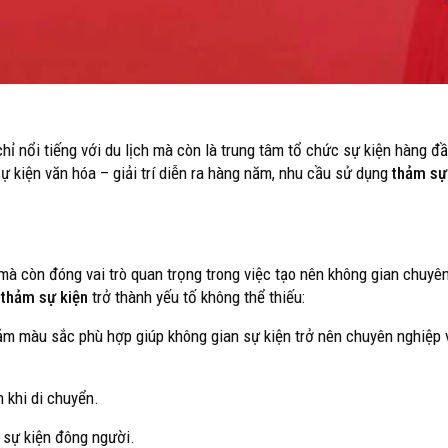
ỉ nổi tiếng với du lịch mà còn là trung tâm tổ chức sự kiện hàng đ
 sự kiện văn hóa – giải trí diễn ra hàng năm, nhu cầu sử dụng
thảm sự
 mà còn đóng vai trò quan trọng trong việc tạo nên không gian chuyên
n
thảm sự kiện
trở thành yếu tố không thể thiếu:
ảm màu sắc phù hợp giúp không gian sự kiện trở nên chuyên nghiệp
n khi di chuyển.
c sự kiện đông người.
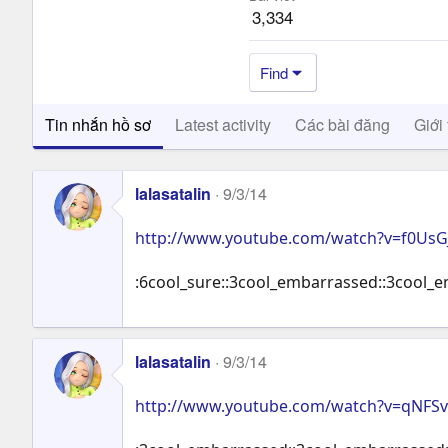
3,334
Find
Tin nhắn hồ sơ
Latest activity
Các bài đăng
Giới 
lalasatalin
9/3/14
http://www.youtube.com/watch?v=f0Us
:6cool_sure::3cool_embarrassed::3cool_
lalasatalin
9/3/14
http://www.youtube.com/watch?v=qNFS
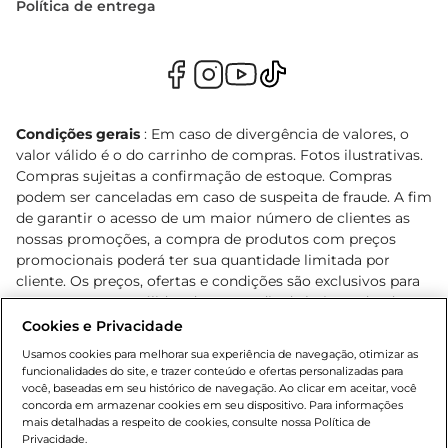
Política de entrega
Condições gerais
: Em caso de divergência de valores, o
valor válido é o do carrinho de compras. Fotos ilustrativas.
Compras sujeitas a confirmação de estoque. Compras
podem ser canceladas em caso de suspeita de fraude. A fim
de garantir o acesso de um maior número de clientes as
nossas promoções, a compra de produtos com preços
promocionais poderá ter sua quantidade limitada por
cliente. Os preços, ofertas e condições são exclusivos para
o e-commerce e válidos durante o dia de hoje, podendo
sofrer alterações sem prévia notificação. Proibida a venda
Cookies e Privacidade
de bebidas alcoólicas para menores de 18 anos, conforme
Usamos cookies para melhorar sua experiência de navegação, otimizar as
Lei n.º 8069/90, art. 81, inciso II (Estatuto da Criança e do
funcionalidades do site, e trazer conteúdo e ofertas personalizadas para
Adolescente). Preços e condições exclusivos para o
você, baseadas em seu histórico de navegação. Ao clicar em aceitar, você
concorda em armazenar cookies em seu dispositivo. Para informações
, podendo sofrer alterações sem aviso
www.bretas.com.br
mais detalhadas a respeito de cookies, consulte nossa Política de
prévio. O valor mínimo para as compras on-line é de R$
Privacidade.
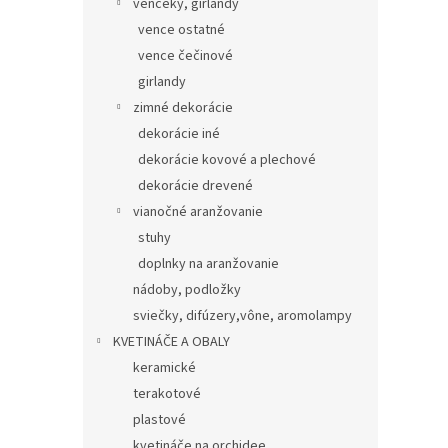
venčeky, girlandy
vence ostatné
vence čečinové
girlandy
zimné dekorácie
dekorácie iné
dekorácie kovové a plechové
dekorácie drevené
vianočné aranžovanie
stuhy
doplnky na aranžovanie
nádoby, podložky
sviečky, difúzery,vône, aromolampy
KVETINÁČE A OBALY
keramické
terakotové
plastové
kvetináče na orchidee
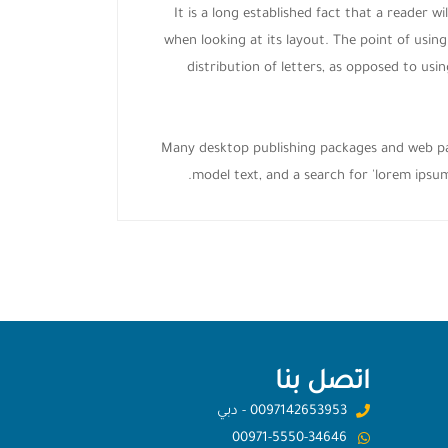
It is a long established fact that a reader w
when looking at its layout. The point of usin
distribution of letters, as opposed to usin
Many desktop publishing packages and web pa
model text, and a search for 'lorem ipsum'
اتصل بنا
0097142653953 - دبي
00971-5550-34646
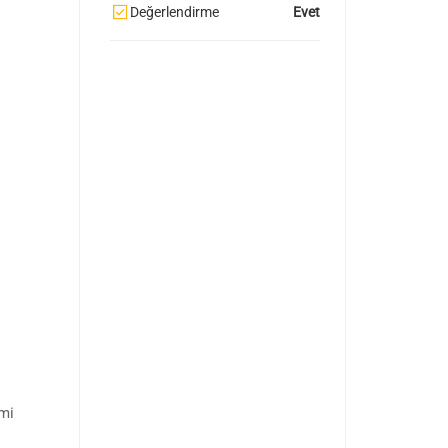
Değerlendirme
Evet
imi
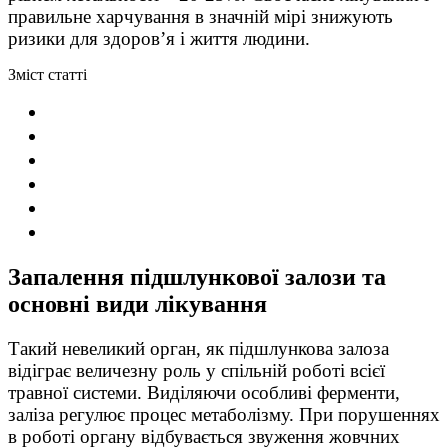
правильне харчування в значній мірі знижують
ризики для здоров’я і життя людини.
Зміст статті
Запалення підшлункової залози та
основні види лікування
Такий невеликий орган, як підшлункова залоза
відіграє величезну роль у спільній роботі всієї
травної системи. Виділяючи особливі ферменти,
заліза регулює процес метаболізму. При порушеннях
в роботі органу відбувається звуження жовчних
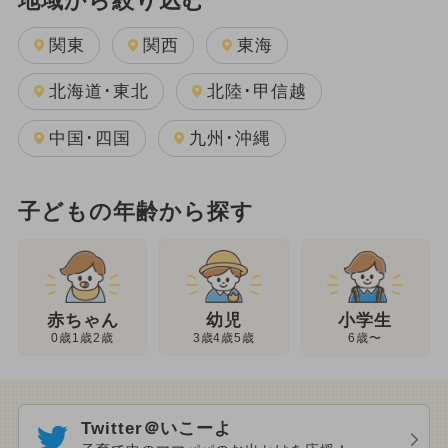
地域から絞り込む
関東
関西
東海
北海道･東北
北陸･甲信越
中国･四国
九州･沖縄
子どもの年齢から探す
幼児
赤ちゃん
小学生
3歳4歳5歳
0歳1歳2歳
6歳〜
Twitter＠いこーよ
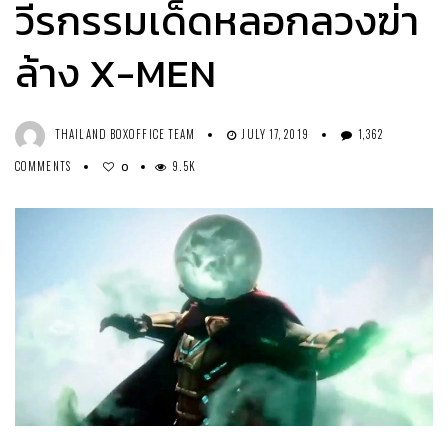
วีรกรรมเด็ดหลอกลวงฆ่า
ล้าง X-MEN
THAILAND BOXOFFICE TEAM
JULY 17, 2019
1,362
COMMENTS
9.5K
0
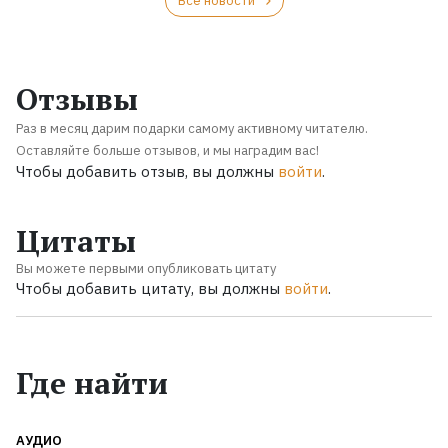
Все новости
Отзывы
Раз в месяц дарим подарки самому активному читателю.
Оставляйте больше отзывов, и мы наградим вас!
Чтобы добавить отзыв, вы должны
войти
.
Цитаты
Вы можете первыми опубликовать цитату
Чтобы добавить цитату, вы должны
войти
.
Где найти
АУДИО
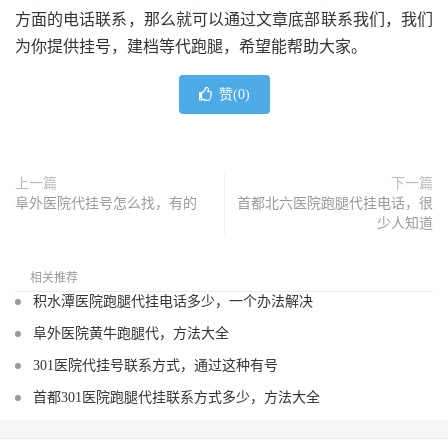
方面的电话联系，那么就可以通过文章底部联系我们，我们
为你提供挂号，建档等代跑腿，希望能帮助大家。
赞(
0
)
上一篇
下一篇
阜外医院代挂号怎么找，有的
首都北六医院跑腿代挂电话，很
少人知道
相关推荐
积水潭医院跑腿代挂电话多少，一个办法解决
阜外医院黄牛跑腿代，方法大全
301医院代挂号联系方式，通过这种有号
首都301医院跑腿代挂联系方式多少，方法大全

++++++++++++++++++++

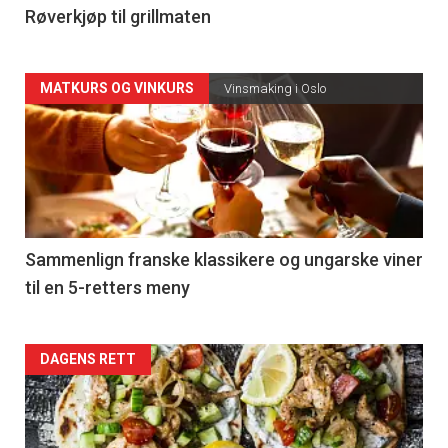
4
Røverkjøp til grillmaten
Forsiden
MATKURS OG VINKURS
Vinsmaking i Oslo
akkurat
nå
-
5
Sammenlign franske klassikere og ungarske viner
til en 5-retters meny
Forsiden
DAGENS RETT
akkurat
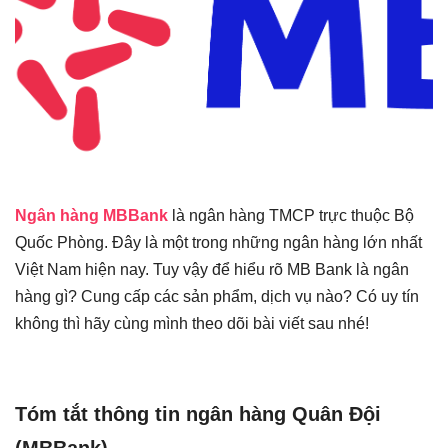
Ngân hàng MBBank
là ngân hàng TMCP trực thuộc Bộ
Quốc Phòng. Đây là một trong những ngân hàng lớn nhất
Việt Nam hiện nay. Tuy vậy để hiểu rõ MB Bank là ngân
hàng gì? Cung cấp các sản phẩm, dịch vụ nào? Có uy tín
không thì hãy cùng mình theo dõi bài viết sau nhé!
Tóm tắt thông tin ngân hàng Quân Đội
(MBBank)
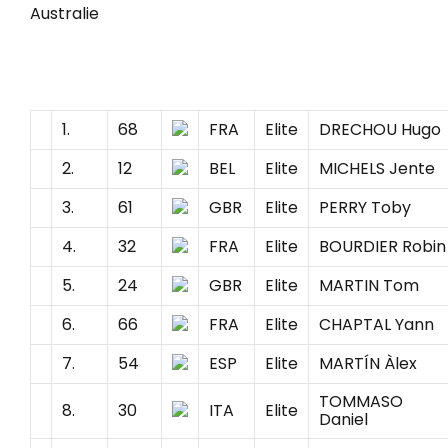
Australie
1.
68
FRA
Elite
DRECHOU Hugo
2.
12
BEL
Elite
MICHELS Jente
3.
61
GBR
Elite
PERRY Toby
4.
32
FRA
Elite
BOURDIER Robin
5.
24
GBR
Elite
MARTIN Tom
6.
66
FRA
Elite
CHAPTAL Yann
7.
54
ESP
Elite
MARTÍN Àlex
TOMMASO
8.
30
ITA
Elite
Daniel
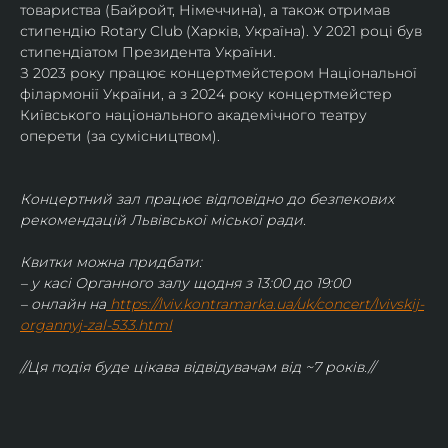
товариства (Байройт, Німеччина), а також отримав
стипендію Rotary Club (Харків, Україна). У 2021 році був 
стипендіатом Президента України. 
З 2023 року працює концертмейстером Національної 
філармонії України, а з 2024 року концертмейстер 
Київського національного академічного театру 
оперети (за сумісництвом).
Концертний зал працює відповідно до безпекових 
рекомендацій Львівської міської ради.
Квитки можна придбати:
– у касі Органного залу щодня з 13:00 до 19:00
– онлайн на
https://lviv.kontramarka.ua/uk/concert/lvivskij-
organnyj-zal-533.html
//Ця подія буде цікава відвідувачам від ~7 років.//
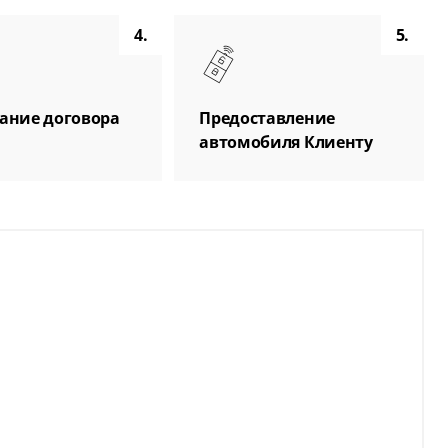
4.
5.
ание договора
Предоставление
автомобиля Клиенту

++++++++++++++++++++

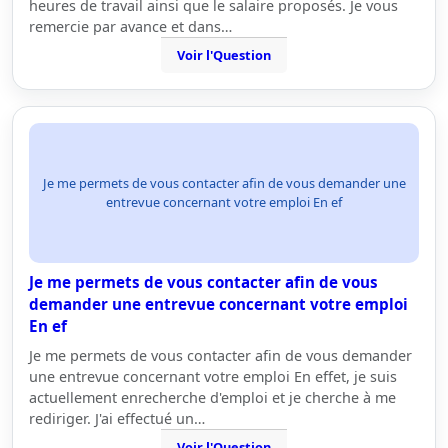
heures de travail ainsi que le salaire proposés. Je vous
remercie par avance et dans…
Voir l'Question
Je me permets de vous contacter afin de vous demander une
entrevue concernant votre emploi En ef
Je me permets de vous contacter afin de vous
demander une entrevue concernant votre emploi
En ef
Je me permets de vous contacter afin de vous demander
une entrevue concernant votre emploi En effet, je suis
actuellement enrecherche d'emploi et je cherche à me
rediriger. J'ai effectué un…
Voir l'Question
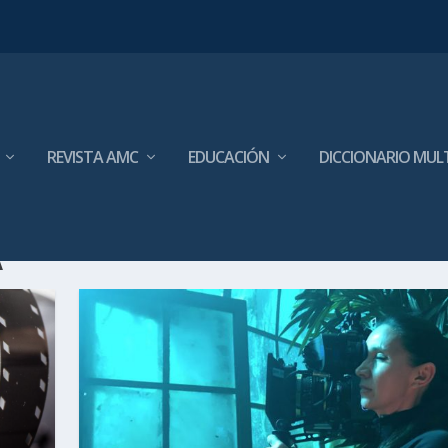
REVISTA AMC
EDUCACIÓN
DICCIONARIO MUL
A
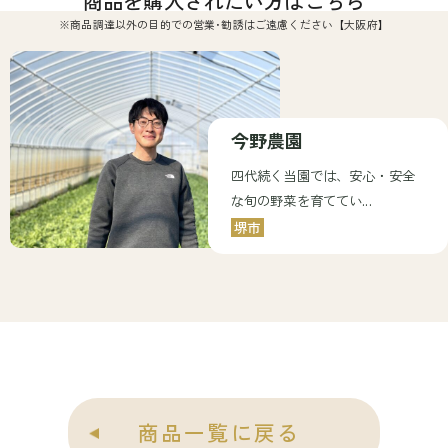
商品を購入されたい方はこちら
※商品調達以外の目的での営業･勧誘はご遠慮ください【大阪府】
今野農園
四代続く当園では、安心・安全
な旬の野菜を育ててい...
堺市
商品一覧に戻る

++++++++++++++++++++

Description of the task ->
In the listing above, find the line containing "dekorácie kovové a plechové" and the line containing "Вы можете первыми опубликовать цитату". Reproduce those lines and all between them exactly, with no pictures and nothing more.

Task output ->
dekorácie kovové a plechové
dekorácie drevené
vianočné aranžovanie
stuhy
doplnky na aranžovanie
nádoby, podložky
sviečky, difúzery,vône, aromolampy
KVETINÁČE A OBALY
keramické
terakotové
plastové
kvetináče na orchidee
It is a long established fact that a reader w
when looking at its layout. The point of usin
distribution of letters, as opposed to usin
Many desktop publishing packages and web pa
model text, and a search for 'lorem ipsum'
اتصل بنا
0097142653953 - دبي
00971-5550-34646
Değerlendirme
Evet
imi
правильне харчування в значній мірі знижують
ризики для здоров’я і життя людини.
Зміст статті
Запалення підшлункової залози та
основні види лікування
Такий невеликий орган, як підшлункова залоза
відіграє величезну роль у спільній роботі всієї
травної системи. Виділяючи особливі ферменти,
заліза регулює процес метаболізму. При порушеннях
в роботі органу відбувається звуження жовчних
地域から絞り込む
関東
関西
東海
北海道･東北
北陸･甲信越
中国･四国
九州･沖縄
子どもの年齢から探す
幼児
赤ちゃん
小学生
3歳4歳5歳
0歳1歳2歳
6歳〜
Twitter＠いこーよ
วีรกรรมเด็ดหลอกลวงฆ่า
ล้าง X-MEN
THAILAND BOXOFFICE TEAM
JULY 17, 2019
1,362
COMMENTS
9.5K
0
Все новости
Отзывы
Раз в месяц дарим подарки самому активному читателю.
Оставляйте больше отзывов, и мы наградим вас!
Чтобы добавить отзыв, вы должны
войти
.
Цитаты
Вы можете первыми опубликовать цитату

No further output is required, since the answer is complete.